Coiba is home to hundreds of crocodiles. They live in its rivers and roam its sands. These notorious carnivores, which were once a prison colony on the island, were only one of many deterrents that prevented prisoners from fleeing. The island's shark-infested waters, its extremely venomous Fer-de-lance, coral snakes and remoteness all contributed to the prisoner's inability to escape. McKenzie says that the former penal colony is akin to Central America's Alcatraz. It's fascinating, but also a little creepy.

It is located 15 miles off Panama's Pacific Coast. A boat ride of approximately an hour and fifteen minutes takes you to Santa Catalina, its closest mainland point. Another five hours take you to Panama City. To reach Coiba, it takes some work. It was even further away during its time as a penal colony. As another way to prevent prisoners (most of whom had free roam within their camps), from trying to escape, the government had prohibited fishing in the islands' surrounding waters. In its final years, the penal colony was so overrun by gangs that most people avoided it. Vierba was on the island in 2004 when transportation to the national park was still scarce. He bribed local fishermen for a ride and offered fuel if he dropped him off there.

There are still signs of the penal colony. A few buffalo that once tended the land have gone feral, though most of the invasive species have been eradicated; the remains of a prison church; as well as a cemetery with unmarked graves. McKenzie says that although the island's natural history is what draws him, McKenzie admits that many of his clients are also interested in the history and stories of the penal colony. This is often reflected in his tours. He says that one of the ranger stations has a natural history museum, which provides lots of information about the colony's past. "Occasionally we'll also visit the old prison."

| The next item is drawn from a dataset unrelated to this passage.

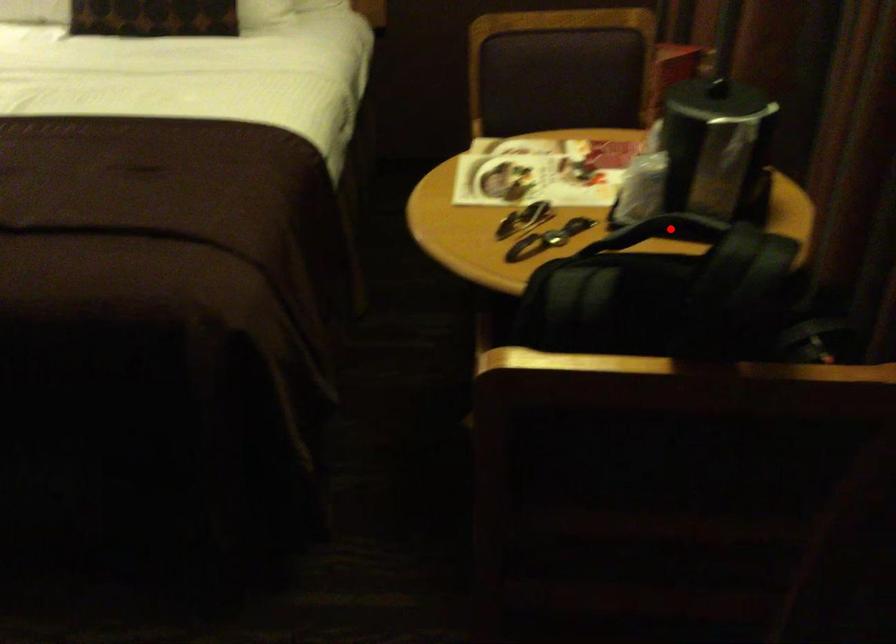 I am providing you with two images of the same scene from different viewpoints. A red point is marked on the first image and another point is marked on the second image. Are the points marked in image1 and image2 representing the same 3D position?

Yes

Fluid Adventures Panama hosts what is considered to be the only "mobile camping" and "kayaking" tours on the island. They also offer day trips. The park is managed by Panama's National Authority for the Environment, Autoridad Nacional del Ambiente (ANAM). Guests can book overnight accommodations in several air-conditioned cabins near the ANAM ranger station. Diving Coiba offers PADI diving certification in Coiba’s open waters, as well as excursions for advanced divers. Discover Coiba also runs full-day snorkeling trips, multi-day hiking, camping, and snorkeling expeditions.

Although Coiba Island is now a must-see wilderness in Panama, it's not without its dark past. The place was a hellhole for prisoners. It's paradise for scientists and adventure tourists.